The core of tool logic is "defining clear boundaries, inputting clear instructions"—users need to clearly know what they want to do and what the tool can do to use it effectively. The core of scenario logic is "identifying ambiguous boundaries, proactively discovering problems"—the system can perceive complex variables within a scenario and proactively provide solutions for users without requiring them to manually decompose their needs.
Future AI products will no longer compete based on "what features they possess" as a barrier, but rather on "whether they can handle complex scenarios" as a core competency. A mature agent is no longer about "providing functions" but about "integrating into scenarios"—it can proactively sense potential problems and initiate solutions even before users have clearly defined their needs.
The responsive interface interaction logic of the "dialog box" constrains AI behavior within traditional interaction paradigms, forcing agents to exist in a "Q&A" form. But a true agent does not rely on language input. Ideally, an agent should be a system that can directly perceive the environment, capture key signals, infer user intent, and automatically execute tasks. It is not a tool for solving single problems but a "partner" providing scenario-based solutions.
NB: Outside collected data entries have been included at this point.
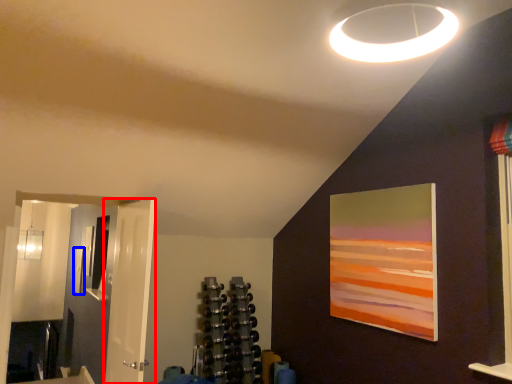 Question: Which object appears farthest to the camera in this image, door (highlighted by a red box) or picture frame (highlighted by a blue box)?

Choices:
 (A) door
 (B) picture frame

Answer: (B) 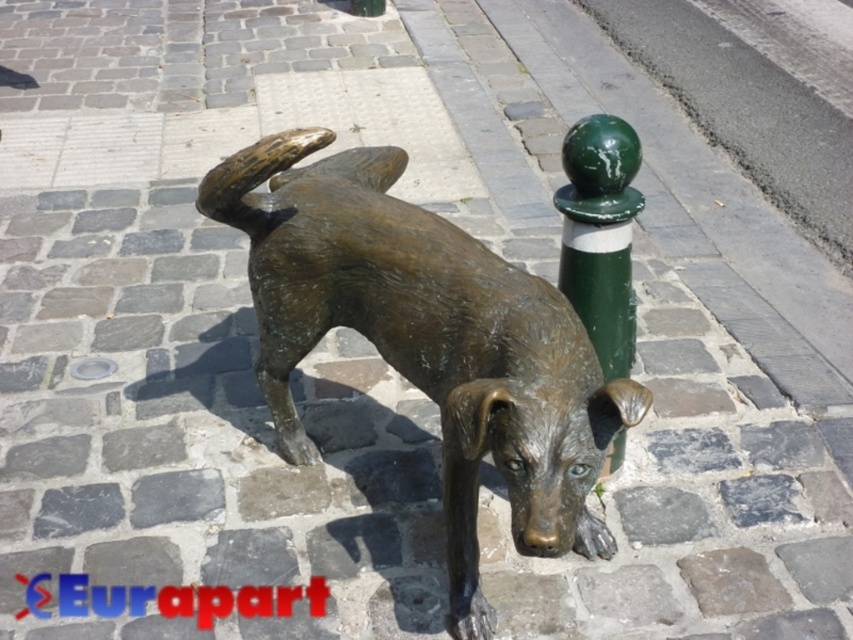 Who is positioned more to the right, bronze statue at center or green painted metal pole at upper right?

Positioned to the right is green painted metal pole at upper right.

Which is behind, point (607, 552) or point (633, 204)?

Positioned behind is point (607, 552).

At what (x,y) coordinates should I click in order to perform the action: click on bronze statue at center. Please return your answer as a coordinate pair (x, y). Looking at the image, I should click on (427, 340). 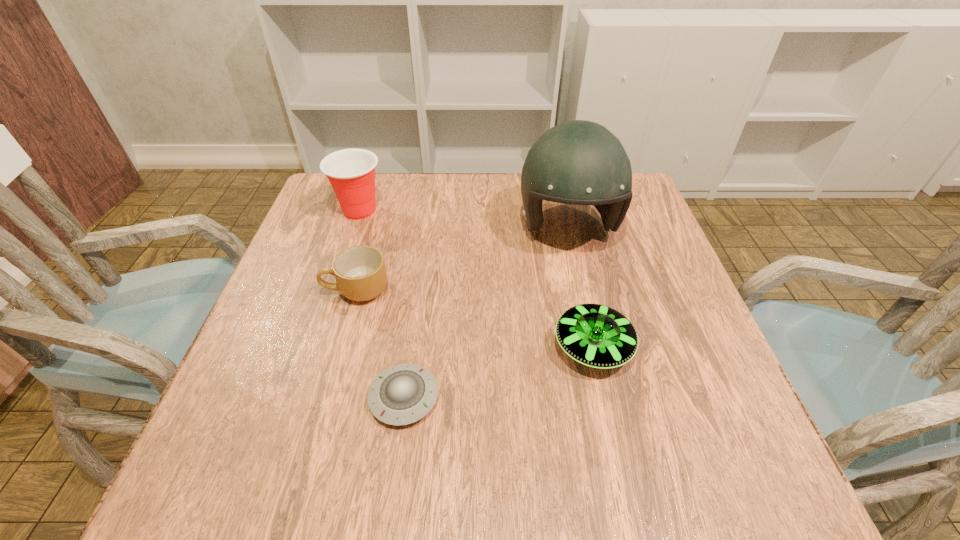 This screenshot has width=960, height=540. I want to click on vacant space located on the back of the shorter saucer, so click(422, 262).

Image resolution: width=960 pixels, height=540 pixels. I want to click on football helmet present at the far edge, so click(x=578, y=162).

At what (x,y) coordinates should I click in order to perform the action: click on cup at the far edge. Please return your answer as a coordinate pair (x, y). Looking at the image, I should click on (x=351, y=172).

Find the location of a particular element. This screenshot has width=960, height=540. cup present at the left edge is located at coordinates (351, 172).

This screenshot has width=960, height=540. What are the coordinates of `mug at the left edge` in the screenshot? It's located at (360, 272).

What are the coordinates of `football helmet situated at the right edge` in the screenshot? It's located at coord(578,162).

Identify the location of saucer that is at the right edge. (595, 335).

At what (x,y) coordinates should I click in order to perform the action: click on object located in the far left corner section of the desktop. Please return your answer as a coordinate pair (x, y). This screenshot has width=960, height=540. Looking at the image, I should click on click(x=351, y=172).

The image size is (960, 540). Identify the location of object situated at the far right corner. (578, 162).

Where is `vacant space at the far edge of the desktop`? The height and width of the screenshot is (540, 960). vacant space at the far edge of the desktop is located at coordinates (487, 188). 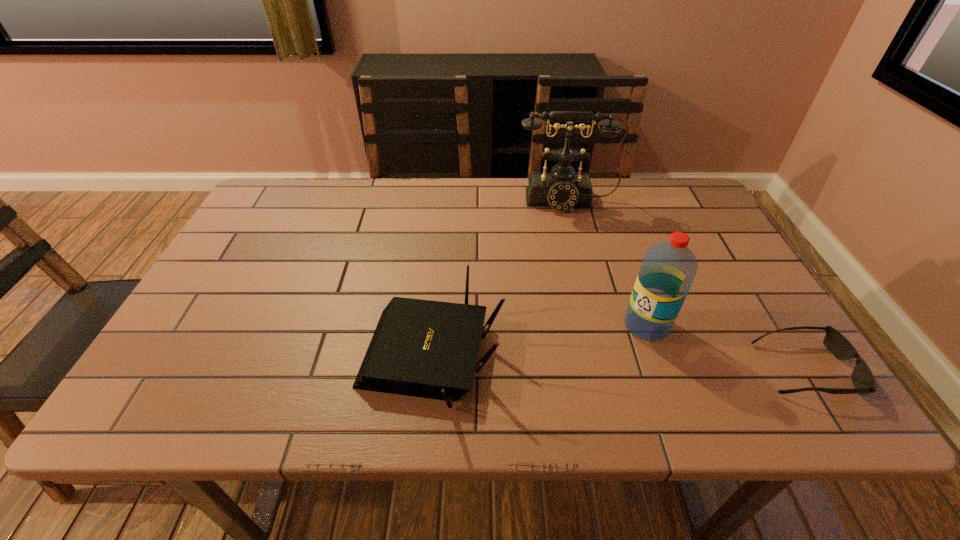 This screenshot has width=960, height=540. In the image, there is a desktop. Identify the location of free region at the right edge. (709, 314).

Where is `vacant space at the far left corner of the desktop`? The height and width of the screenshot is (540, 960). vacant space at the far left corner of the desktop is located at coordinates (244, 222).

I want to click on vacant space at the near right corner of the desktop, so click(795, 353).

Find the location of a particular element. empty location between the sunglasses and the router is located at coordinates (618, 364).

Where is `vacant region between the third tallest object and the farthest object`? vacant region between the third tallest object and the farthest object is located at coordinates (499, 280).

At what (x,y) coordinates should I click in order to perform the action: click on empty space that is in between the water bottle and the telephone. Please return your answer as a coordinate pair (x, y). The height and width of the screenshot is (540, 960). Looking at the image, I should click on tap(607, 263).

Where is `vacant point located between the water bottle and the rightmost object`? Image resolution: width=960 pixels, height=540 pixels. vacant point located between the water bottle and the rightmost object is located at coordinates (726, 347).

Find the location of a particular element. free spot between the water bottle and the sunglasses is located at coordinates (726, 347).

Where is `vacant region between the shortest object and the water bottle`? The width and height of the screenshot is (960, 540). vacant region between the shortest object and the water bottle is located at coordinates (726, 347).

Find the location of a particular element. This screenshot has width=960, height=540. unoccupied position between the telephone and the water bottle is located at coordinates (607, 263). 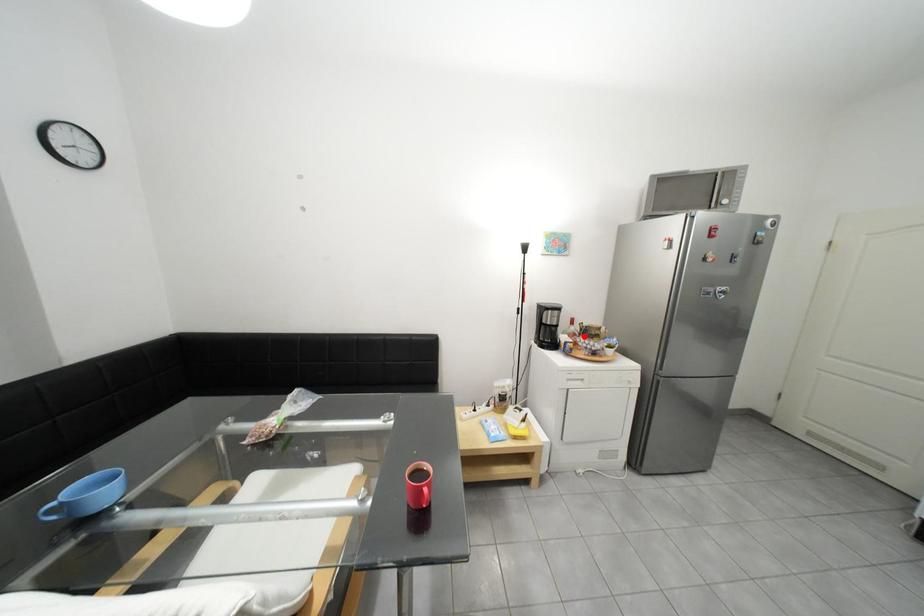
When an AI is still waiting for user input instructions, it is merely a more efficient "search bar"; only when it can anticipate context, proactively intervene, and execute tasks before the user even speaks does it truly possess the attributes of an "agent."
The "dialog box" interaction form is not the key issue; the real core is how we define an Agent.
If we still confine AI's capabilities within "interface logic," believing AI can only passively receive instructions and output results through an interface, it's no different from putting an engine in a horse-drawn carriage.
The core of future human-computer interaction will no longer be "what the user asks," but "what the agent needs to accomplish."
What an Agent truly needs are clear goals, rich contextual information, and space for autonomous action. As AI transforms from a "tool" to an "actor," users also shift from "operators" to "goal definers"—thus, human-computer collaboration enters a new stage: from "command interaction" to "intent collaboration."
This transformation will not only reshape the product form of AI but will also profoundly change the way humans collaborate with technology, opening up entirely new realms of imagination for efficiency innovation and model innovation across all industries.